Advancing sustainability with the integration of PV-wind system for electric vehicle charging with optimized MPPT hybrid DC-DC converter

Abstract

The accelerated adoption of electric vehicles (EVs) has improved fuel efficiency and eco-friendly transportation, yet it has also introduced challenges, notably the strain on power grids during peak hours. To address this issue, the proposed research has integrated hybrid renewable energy resources (HRESs) with EV charging. The research has focused on the fusion of hybrid energy system that has combined solar, wind and battery technologies. The novel aspect of this work has involved the implementation of an Improved zeta-cuk (IZC) converter, supported by a cascaded adaptive neuro-fuzzy inference system (ANFIS) for maximum power point tracking (MPPT). The proposed bidirectional switched inductor (SL) based improved zeta-cuk converter has enhanced system efficiency, stability and adaptability of PV-based EV charging. This setup has aimed to improve and stabilize the steady-state voltage at the converter output. Additionally, wind system utilizing doubly fed induction generator (DFIG) has been introduced. A proportional integral (PI) controller has ensured stable voltage levels across various operational scenarios. The grid system has been incorporated as a complementary power source, providing electricity when the output from RES has been insufficient.

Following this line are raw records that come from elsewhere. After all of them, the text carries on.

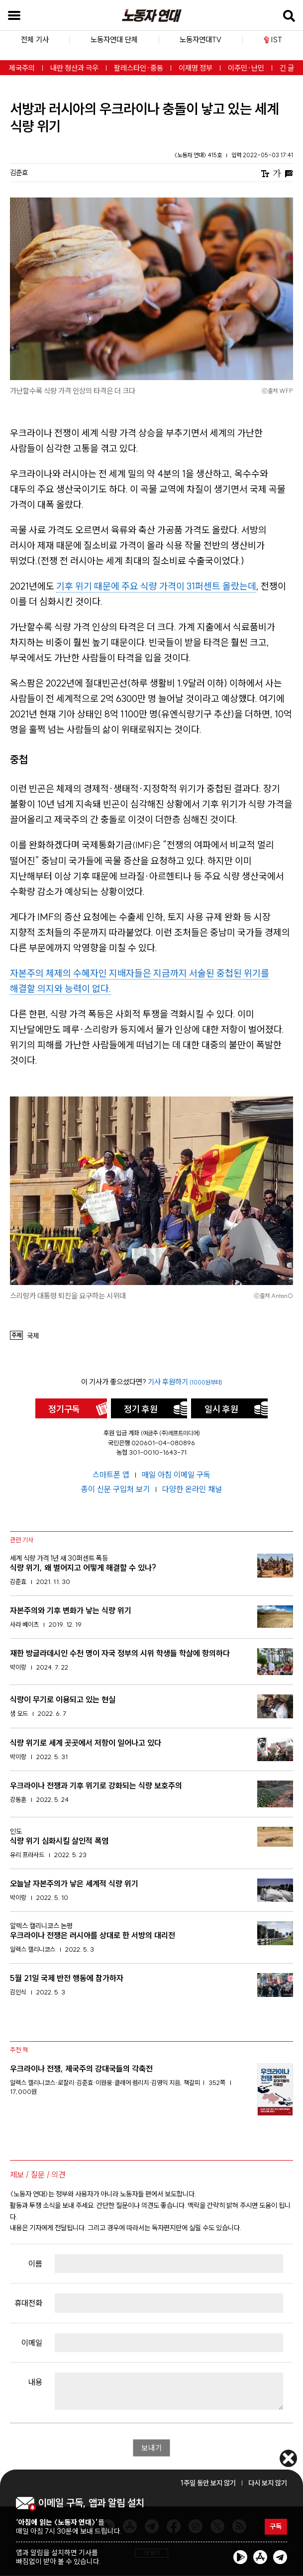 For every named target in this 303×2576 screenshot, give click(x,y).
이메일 (31, 2343)
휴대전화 (28, 2303)
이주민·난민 (246, 68)
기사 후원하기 (185, 1382)
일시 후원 (221, 1409)
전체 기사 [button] (35, 39)
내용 (35, 2382)
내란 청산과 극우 (74, 68)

A novel adaptive hybrid control (AHC) algorithm has been developed to manage power flow and EV battery charging by switching between PV, WECS and grid power. The validation process has been carried out using MATLAB revealing a converter efficiency of 95.86%, coupled with a notable reduction in total harmonic distortion (THD) to 2.34%, confirming the effectiveness and feasibility of proposed hybrid energy system.